(pd) Wie schon in den Vorjahren hat im Jahr 2022 die Mehrheit der kontrollierten Unternehmen die Lohn- und Arbeitsbedingungen eingehalten. Die regelmässigen Kontrollen haben auch im vergangenen Jahr Gesetzesverstösse aufgedeckt, die sowohl mit Verwaltungssanktionen als auch strafrechtlich konsequent geahndet werden.
In Branchen ohne allgemeinverbindlich erklärten Gesamtarbeitsvertrag hat die Tripartite Kommission (TPK) die Aufgabe, den Arbeitsmarkt zu beobachten und die orts- und branchenüblichen Löhne festzulegen. Bei 309 ausländischen Entsendebetrieben wurden 1048 Arbeitnehmende überprüft. Bei 81 Entsendebetrieben wurde ein schriftliches Verständigungsverfahren wegen zu tiefen Löhnen durchgeführt. 77 dieser Verfahren konnten erfolgreich abgeschlossen werden. Die betroffenen Unternehmen haben die geforderten Nachzahlungen an die Arbeitnehmenden für den Arbeitseinsatz im Kanton Aargau nachgewiesen. Bloss vier
Verständigungsverfahren sind gescheitert.

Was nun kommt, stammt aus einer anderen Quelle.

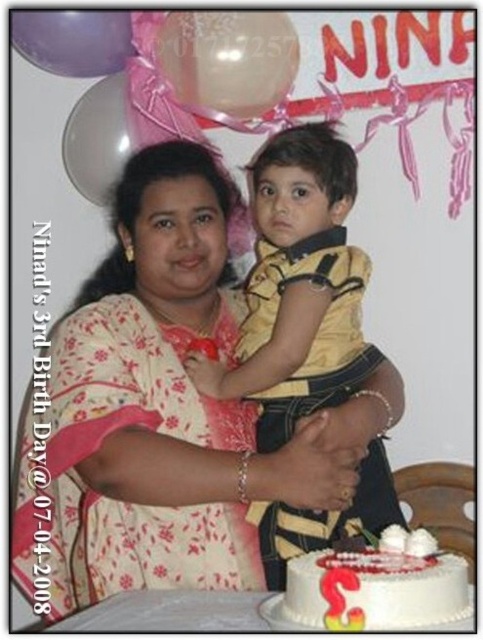 Who is more distant from viewer, (340,364) or (408,596)?

Positioned behind is point (340,364).

Does yellow smooth shirt at center appear on the right side of white frosted cake at lower right?

Incorrect, yellow smooth shirt at center is not on the right side of white frosted cake at lower right.

Describe the element at coordinates (298, 288) in the screenshot. This screenshot has width=483, height=640. I see `yellow smooth shirt at center` at that location.

This screenshot has height=640, width=483. Find the location of `yellow smooth shirt at center`. yellow smooth shirt at center is located at coordinates (298, 288).

Between floral fabric dress at center and yellow smooth shirt at center, which one appears on the right side from the viewer's perspective?

yellow smooth shirt at center is more to the right.

Can you confirm if floral fabric dress at center is wider than yellow smooth shirt at center?

Yes, floral fabric dress at center is wider than yellow smooth shirt at center.

Find the location of a particular element. This screenshot has height=640, width=483. floral fabric dress at center is located at coordinates (152, 412).

Where is `floral fabric dress at center`? floral fabric dress at center is located at coordinates (152, 412).

Which is more to the right, floral fabric dress at center or white frosted cake at lower right?

From the viewer's perspective, white frosted cake at lower right appears more on the right side.

Can you confirm if floral fabric dress at center is positioned to the right of white frosted cake at lower right?

In fact, floral fabric dress at center is to the left of white frosted cake at lower right.

What do you see at coordinates (152, 412) in the screenshot? I see `floral fabric dress at center` at bounding box center [152, 412].

Identify the location of floral fabric dress at center. This screenshot has width=483, height=640. (152, 412). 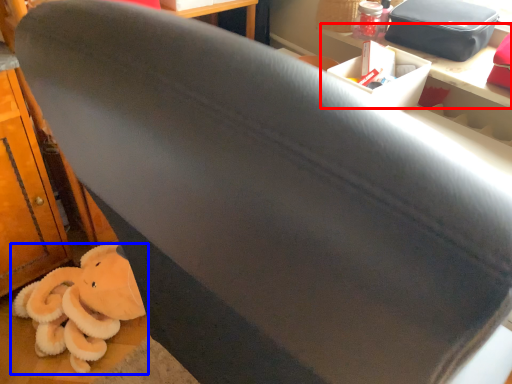 Question: Which of the following is the farthest to the observer, table (highlighted by a red box) or toy (highlighted by a blue box)?

Choices:
 (A) table
 (B) toy

Answer: (B) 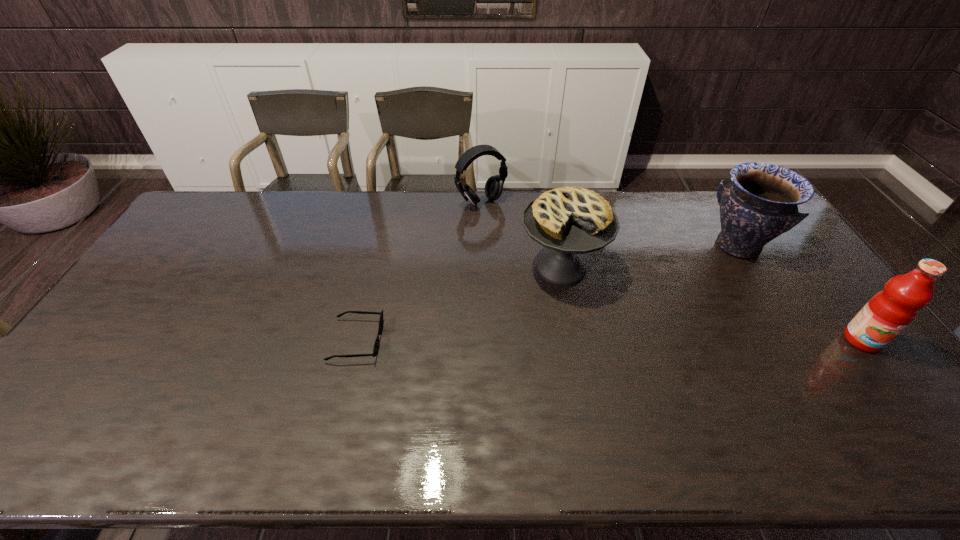 Identify the location of sunglasses. The width and height of the screenshot is (960, 540). (376, 345).

Where is `the leftmost object`? the leftmost object is located at coordinates (376, 345).

Find the location of a particular element. fruit juice is located at coordinates (891, 310).

Identify the location of earphone. (494, 185).

This screenshot has height=540, width=960. Identify the location of the farthest object. (494, 185).

At what (x,y) coordinates should I click in order to perform the action: click on pottery. Please return your answer as a coordinate pair (x, y). The height and width of the screenshot is (540, 960). Looking at the image, I should click on (762, 202).

What are the coordinates of `pie` in the screenshot? It's located at (572, 220).

Identify the location of free location located 0.380m on the front-facing side of the leftmost object. This screenshot has height=540, width=960. (519, 340).

Identify the location of vacant space located 0.060m on the front label of the rightmost object. (888, 374).

Image resolution: width=960 pixels, height=540 pixels. What are the coordinates of `vacant point located on the ear cups of the earphone` in the screenshot? It's located at (514, 233). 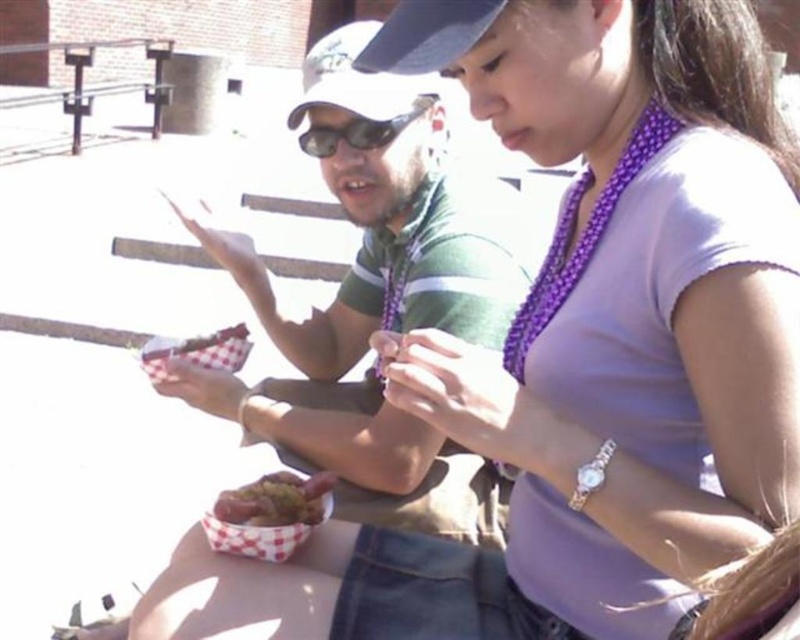 You are at a summer barbecue and see the shiny metallic hot dog at center and the sunglasses at center. Which object is smaller?

The shiny metallic hot dog at center is smaller than the sunglasses at center.

You are a photographer trying to capture a candid shot of the sunglasses at center without the shiny metallic hot dog at center blocking the view. Is this possible?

Unternehmen zeigen sich kooperativ
Die Mehrheit der Unternehmen ist bemüht, sich korrekt zu verhalten und wendet sich bei Fragen bereits vor dem Einsatz in der Schweiz an die zuständigen Behörden. Wie schon in den vergangenen Jahren haben auch im Jahr 2022 die flankierenden Massnahmen in Kombination mit den entsprechenden Kontrollen ihre Wirkung entfaltet, was sich am Erfolg der Verständigungsverfahren zeigt.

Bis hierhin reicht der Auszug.